Wirtinger Calculus comes in picture ...
^^^^^^^^^^^^^^^^^^^^^^^^^^^^^^^^^^^^^^^

So, we have this great theory of complex differentiability and
holomorphic functions, and we can’t use any of it at all, because many
of the commonly used functions are not holomorphic. What’s a poor
mathematician to do? Well, Wirtinger observed that even if :math:`f(z)`
isn’t holomorphic, one could rewrite it as a two variable function
:math:`f(z, z*)` which is always holomorphic. This is because real and
imaginary of the components of :math:`z` can be expressed in terms of
:math:`z` and :math:`z^*` as:

    .. math::
        \begin{aligned}
            Re(z) &= \frac {z + z^*}{2} \\
            Im(z) &= \frac {z - z^*}{2j}
        \end{aligned}

Wirtinger calculus suggests to study :math:`f(z, z^*)` instead, which is
guaranteed to be holomorphic if :math:`f` was real differentiable (another
way to think of it is as a change of coordinate system, from :math:`f(x, y)`
to :math:`f(z, z^*)`.)  This function has partial derivatives
:math:`\frac{\partial }{\partial z}` and :math:`\frac{\partial}{\partial z^{*}}`.
We can use the chain rule to establish a
relationship between these partial derivatives and the partial
derivatives w.r.t., the real and imaginary components of :math:`z`.

    .. math::
        \begin{aligned}
            \frac{\partial }{\partial x} &= \frac{\partial z}{\partial x} * \frac{\partial }{\partial z} + \frac{\partial z^*}{\partial x} * \frac{\partial }{\partial z^*} \\
                                         &= \frac{\partial }{\partial z} + \frac{\partial }{\partial z^*}   \\
            \\
            \frac{\partial }{\partial y} &= \frac{\partial z}{\partial y} * \frac{\partial }{\partial z} + \frac{\partial z^*}{\partial y} * \frac{\partial }{\partial z^*} \\
                                         &= 1j * (\frac{\partial }{\partial z} - \frac{\partial }{\partial z^*})
        \end{aligned}

From the above equations, we get:

    .. math::
        \begin{aligned}
            \frac{\partial }{\partial z} &= 1/2 * (\frac{\partial }{\partial x} - 1j * \frac{\partial }{\partial y})   \\
            \frac{\partial }{\partial z^*} &= 1/2 * (\frac{\partial }{\partial x} + 1j * \frac{\partial }{\partial y})
        \end{aligned}

which is the classic definition of Wirtinger calculus that you would find on `Wikipedia <https://en.wikipedia.org/wiki/Wirtinger_derivatives>`_.

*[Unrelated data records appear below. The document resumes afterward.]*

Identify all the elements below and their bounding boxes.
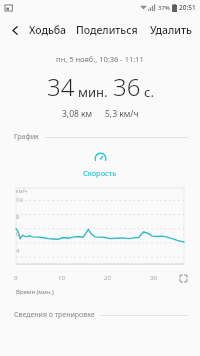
- button[interactable]: Назад: [4, 19, 26, 41]
- staticText: с.: [144, 83, 154, 101]
- staticText: 20: [104, 274, 111, 282]
- staticText: Время (мин.): [16, 288, 54, 296]
- staticText: 10: [16, 196, 23, 204]
- staticText: 10: [58, 274, 65, 282]
- staticText: 37%: [158, 4, 170, 12]
- staticText: 36: [113, 70, 141, 103]
- button[interactable]: Развернуть график: [179, 274, 188, 283]
- staticText: 5,3 км/ч: [105, 108, 139, 120]
- button[interactable]: Удалить: [146, 20, 196, 40]
- staticText: 30: [150, 274, 157, 282]
- staticText: Скорость: [83, 168, 117, 178]
- staticText: 20:51: [179, 3, 196, 12]
- staticText: 8: [16, 213, 20, 221]
- staticText: Удалить: [150, 23, 192, 37]
- staticText: Сведения о тренировке: [14, 310, 95, 320]
- button[interactable]: Ходьба: [26, 20, 70, 40]
- staticText: пн, 5 нояб., 10:36 - 11:11: [0, 54, 200, 64]
- staticText: 0: [14, 274, 18, 282]
- button[interactable]: Поделиться: [72, 20, 142, 40]
- staticText: км/ч: [16, 188, 28, 195]
- staticText: 3,08 км: [62, 108, 93, 120]
- staticText: Ходьба: [29, 23, 67, 37]
- button[interactable]: Скорость: [0, 152, 200, 178]
- staticText: мин.: [78, 83, 108, 101]
- staticText: График: [14, 132, 39, 142]
- staticText: Поделиться: [76, 23, 138, 37]
- staticText: 34: [47, 70, 75, 103]
- staticText: 4: [16, 247, 20, 255]
- staticText: 6: [16, 230, 20, 238]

There are a lot of beautiful consequences of this change.

- For one, the Cauchy-Riemann equations translate into simply saying that :math:`\frac{\partial f}{\partial z^*} = 0` (that is to say, the function :math:`f` can be written
  entirely in terms of :math:`z`, without making reference to :math:`z^*`).
- Another important (and somewhat counterintuitive) result, as we’ll see later, is that when we do optimization on a real-valued loss, the step we should
  take while making variable update is given by :math:`\frac{\partial Loss}{\partial z^*}` (not :math:`\frac{\partial Loss}{\partial z}`).

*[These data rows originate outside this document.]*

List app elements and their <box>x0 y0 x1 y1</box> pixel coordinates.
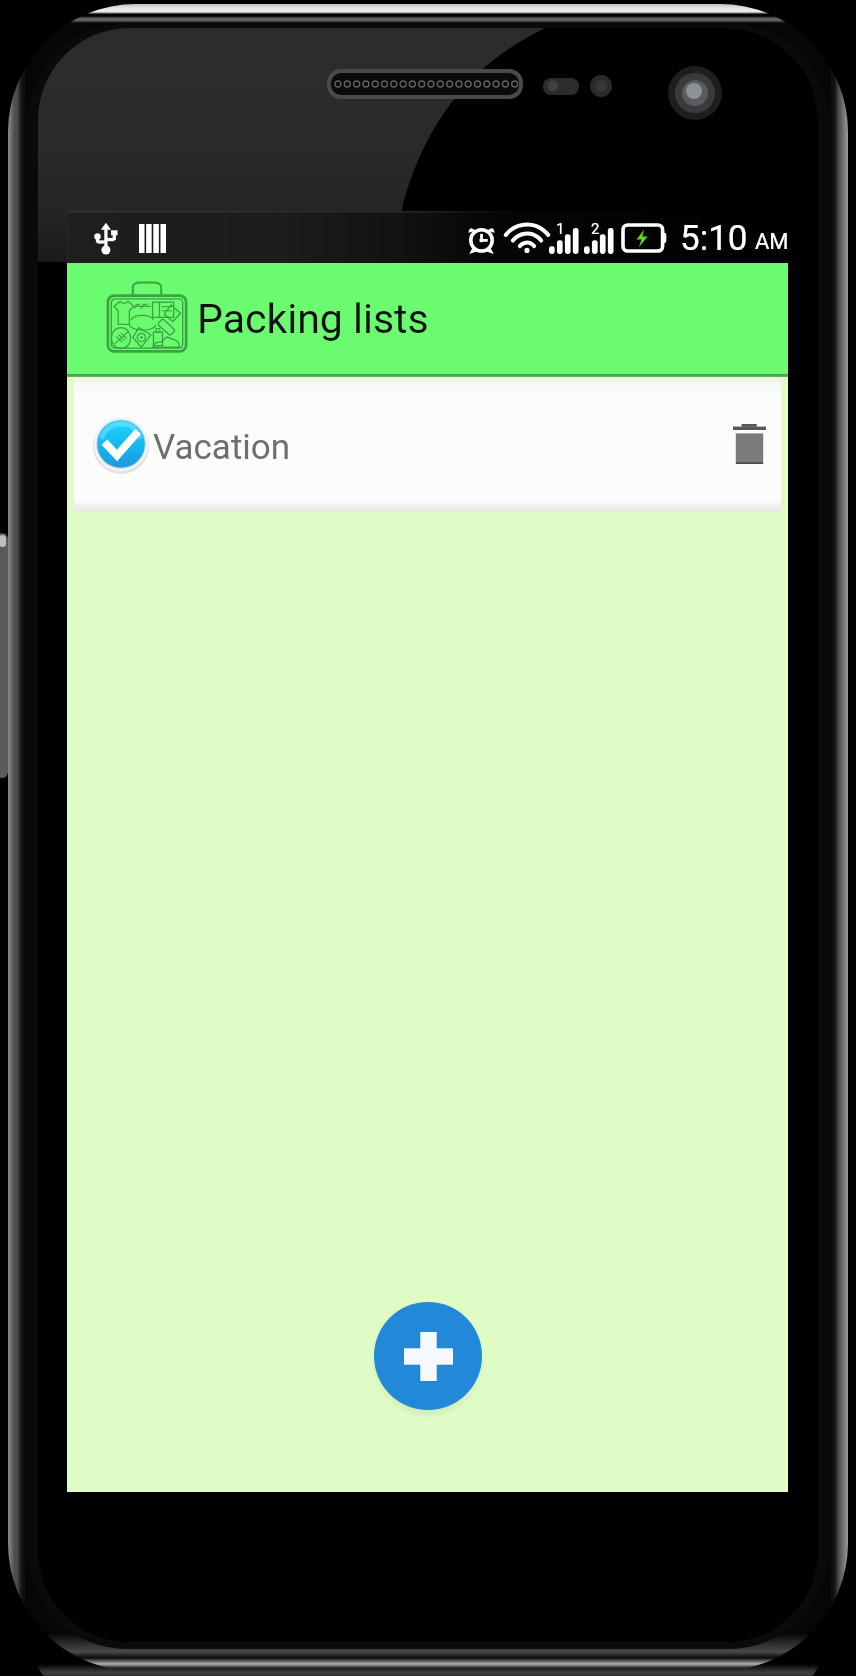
button[interactable]: Delete list <box>713 408 785 480</box>
button[interactable]: Packing lists app icon <box>97 271 197 367</box>
staticText: 2 <box>591 220 600 238</box>
staticText: 1 <box>556 220 565 238</box>
staticText: 5:10 <box>680 218 748 259</box>
staticText: AM <box>755 229 789 255</box>
staticText: Vacation <box>153 427 291 468</box>
button[interactable]: Vacation <box>74 377 781 511</box>
button[interactable]: Add list <box>374 1302 482 1410</box>
staticText: Packing lists <box>197 295 429 343</box>
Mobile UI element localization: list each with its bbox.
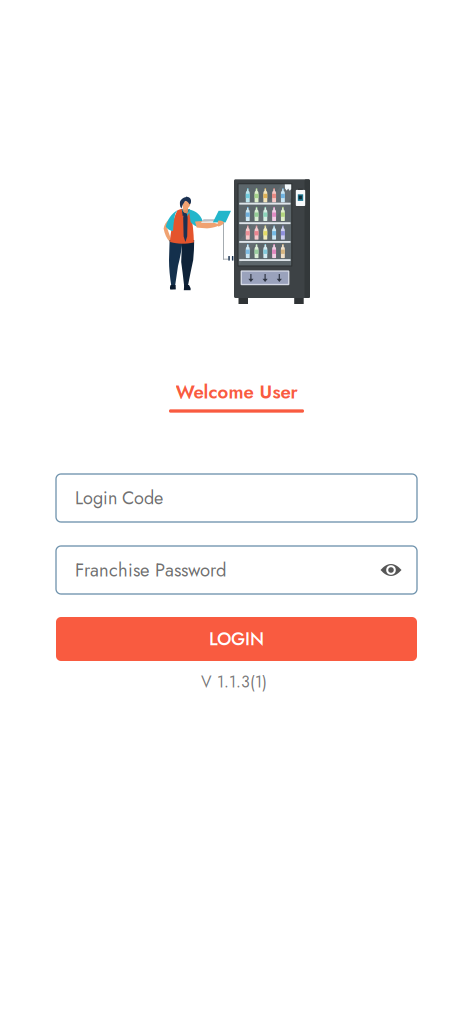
staticText: V 1.1.3(1) [201, 670, 267, 694]
button[interactable]: Show password [375, 554, 407, 586]
staticText: Login Code [75, 485, 163, 511]
staticText: Franchise Password [75, 557, 226, 583]
staticText: LOGIN [209, 626, 264, 652]
staticText: Welcome User [176, 378, 298, 406]
button[interactable]: LOGIN [56, 617, 417, 661]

For more reading, check out: https://arxiv.org/pdf/0906.4835.pdf

How is Wirtinger Calculus useful in optimization?
^^^^^^^^^^^^^^^^^^^^^^^^^^^^^^^^^^^^^^^^^^^^^^^^^

Researchers in audio and other fields, more commonly, use gradient
descent to optimize real valued loss functions with complex variables.
Typically, these people treat the real and imaginary values as separate
channels that can be updated. For a step size :math:`\alpha/2` and loss
:math:`L`, we can write the following equations in :math:`ℝ^2`:

    .. math::
        \begin{aligned}
            x_{n+1} &= x_n - (\alpha/2) * \frac{\partial L}{\partial x}  \\
            y_{n+1} &= y_n - (\alpha/2) * \frac{\partial L}{\partial y}
        \end{aligned}

How do these equations translate into complex space :math:`ℂ`?

    .. math::
        \begin{aligned}
            z_{n+1} &= x_n - (\alpha/2) * \frac{\partial L}{\partial x} + 1j * (y_n - (\alpha/2) * \frac{\partial L}{\partial y}) \\
                    &= z_n - \alpha * 1/2 * (\frac{\partial L}{\partial x} + j \frac{\partial L}{\partial y}) \\
                    &= z_n - \alpha * \frac{\partial L}{\partial z^*}
        \end{aligned}

Something very interesting has happened: Wirtinger calculus tells us
that we can simplify the complex variable update formula above to only
refer to the conjugate Wirtinger derivative
:math:`\frac{\partial L}{\partial z^*}`, giving us exactly the step we take in optimization.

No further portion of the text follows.